Cell-based assay development can be challenging. To create reliable yet high-throughput assays, it is crucial that researchers clearly define their endpoints for measurement as well as understand the effects that variables (e.g. cell line, sample dilution and exposure time) will have on data variability. BMG LABTECH offers tools that can help reduce sample variation in cell-based assays such as software-controlled reagent injectors with automatic delivery timing and volume for plates up to 638 wells as well as matrix scan options which further reduce data variability by averaging individual wells within each plate.

The FLIPR & hERG Assay

These assays can also include the FLIPR (Fluorometric Imaging Plate Reader) assay and the hERG (human Ether-à-go-go-Related Gene) assay, both of which play crucial roles in drug discovery and safety assessment.

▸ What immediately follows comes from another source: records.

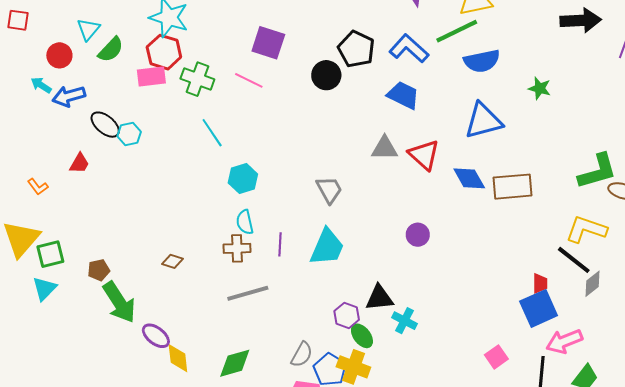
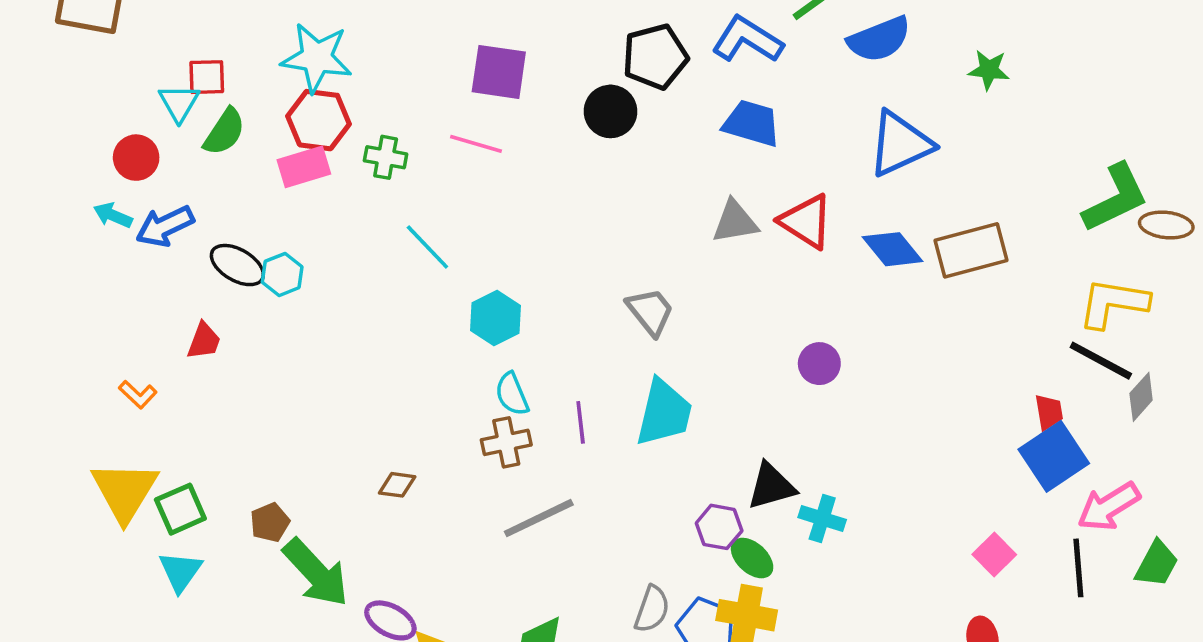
red square: (18, 20) -> (207, 77), moved
black pentagon: (356, 49) -> (655, 57), turned -30
green cross: (197, 79) -> (386, 157), size x0.7

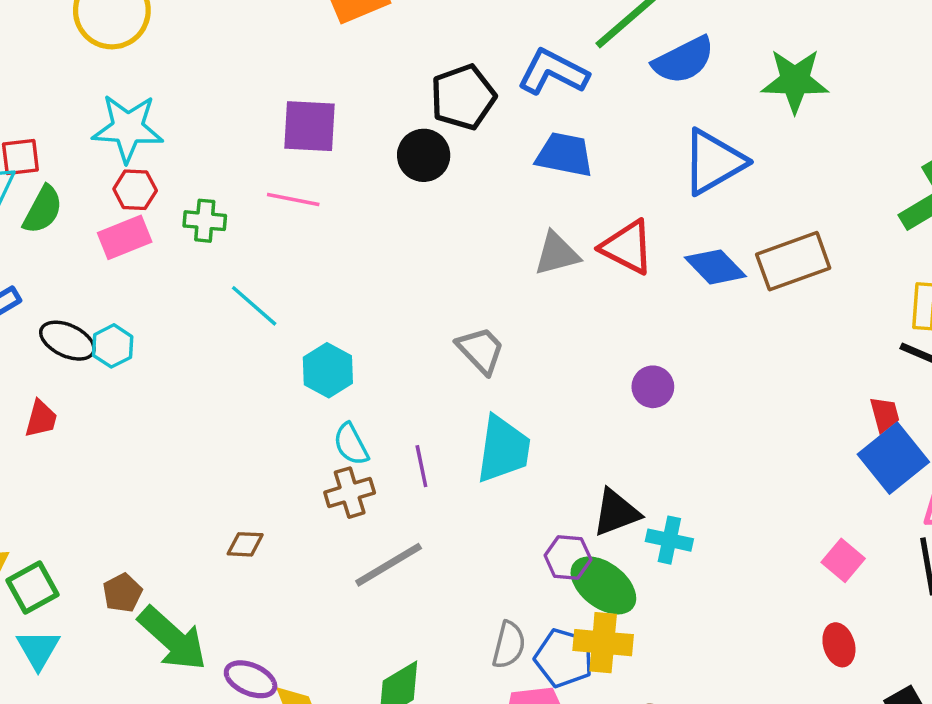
green star: (989, 70) -> (795, 81), size x1.6
red hexagon: (319, 120) -> (135, 190), size x0.7
green ellipse: (752, 558) -> (603, 585), size x1.5

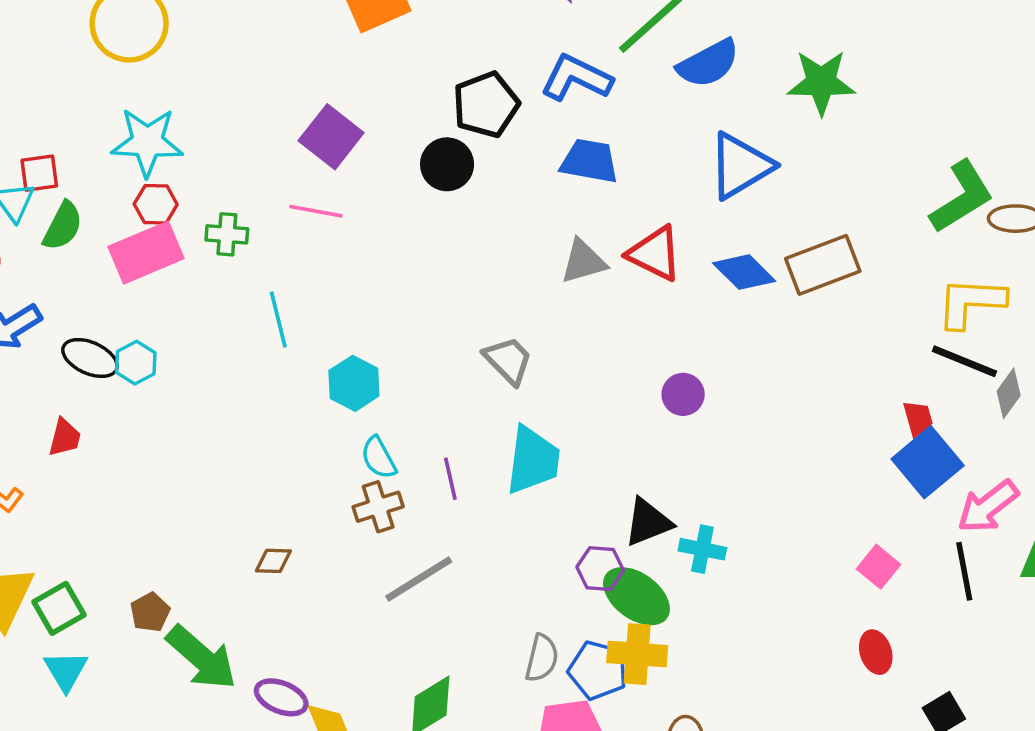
purple square: (309, 126) -> (331, 137), turned 36
pink rectangle: (125, 237) -> (146, 253), size x1.4
cyan line: (254, 306) -> (278, 320), turned 36

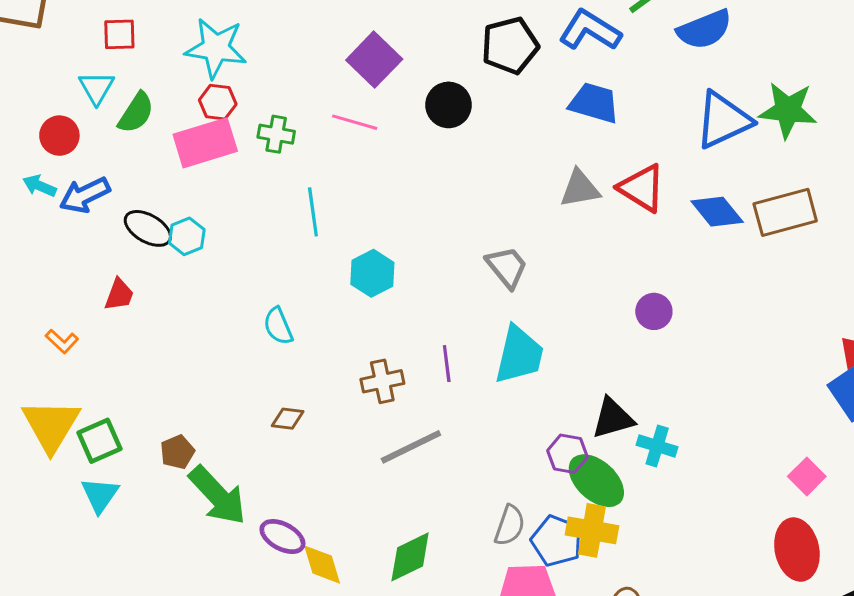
green star: (821, 82) -> (788, 110), moved
black circle: (447, 164) -> (449, 105), moved
red square: (39, 173) -> (119, 34), moved
cyan semicircle: (379, 458) -> (278, 326), moved
red ellipse: (876, 652) -> (797, 550), size x1.6

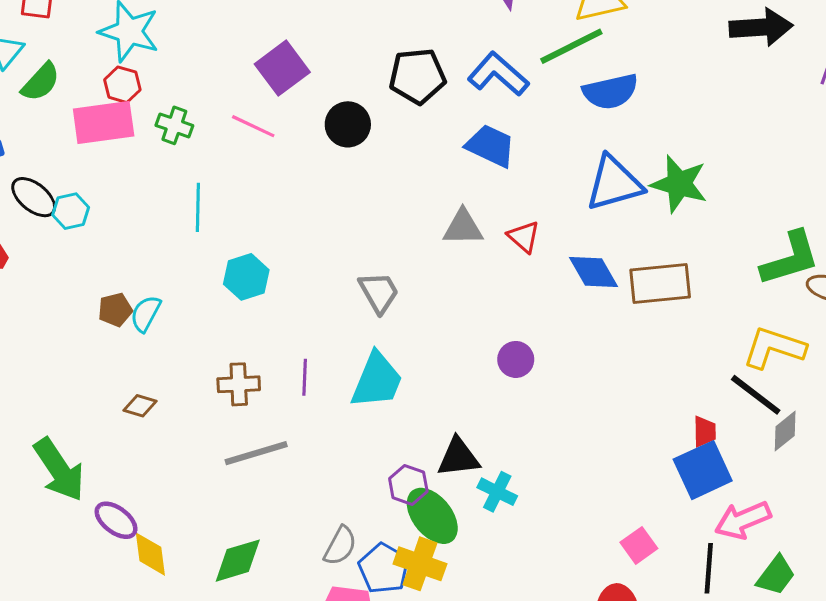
red triangle: (642, 188) -> (524, 237), size x0.7
cyan semicircle: (278, 326) -> (146, 314), turned 42
brown pentagon: (177, 452) -> (115, 310), moved

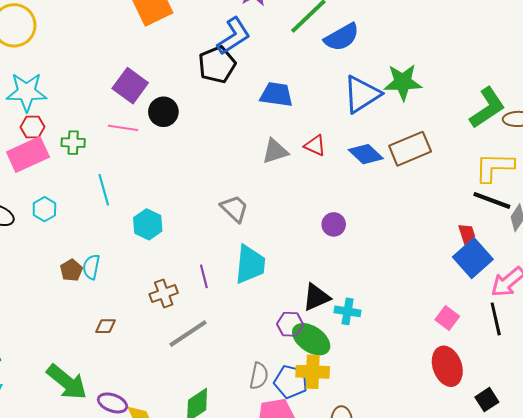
blue L-shape: (498, 74) -> (234, 36), moved, turned 123
black circle: (348, 124) -> (163, 112), moved
cyan hexagon: (71, 211) -> (44, 209), moved

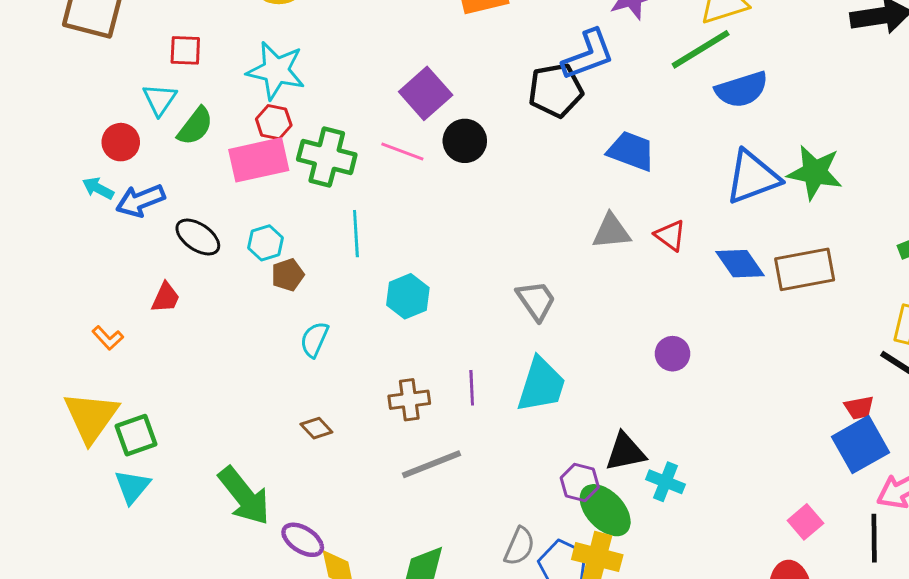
green cross: (73, 143) -> (327, 157), size x1.6
red trapezoid: (467, 234) -> (859, 408), turned 85
brown pentagon: (71, 270) -> (288, 275), moved
brown diamond: (106, 326) -> (316, 428), turned 35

  1. FLIPR Assay: The FLIPR assay is a high-throughput screening method used in drug discovery to measure changes in intracellular calcium levels. It employs fluorescent calcium-sensitive dyes to monitor the influx or efflux of calcium ions in response to a drug compound’s interaction with specific cellular targets. This assay is particularly valuable for identifying compounds that modulate G protein-coupled receptors (GPCRs), ion channels, and other membrane proteins involved in cell signaling pathways. The FLIPR assay provides real-time, quantitative data on calcium signaling, making it an essential tool for lead compound screening and optimization.
  2. hERG Assay: The hERG assay assesses the potential of a drug candidate to block the hERG potassium ion channel, which plays a crucial role in cardiac repolarization. Inhibition of the hERG channel can lead to QT interval prolongation in the electrocardiogram (ECG), increasing the risk of life-threatening cardiac arrhythmias, such as Torsades de Pointes. Therefore, evaluating a compound’s hERG liability is a critical safety consideration in pharmaceutical research. The hERG assay employs various techniques, including patch-clamp electrophysiology and automated high-throughput assays, to measure the compound’s impact on hERG channel function. Compounds with significant hERG inhibition may undergo further scrutiny or optimization to mitigate potential cardiac safety concerns.

These assays, including the FLIPR and hERG assays, are indispensable tools for pharmaceutical and biotechnology companies in the early stages of drug development. By employing these assays, researchers can quickly identify lead compounds with the desired therapeutic properties while minimizing the risk of adverse effects on cellular functions and cardiac safety. Additionally, the data generated from these assays inform decision-making processes, guiding researchers toward the development of safer and more effective drug candidates.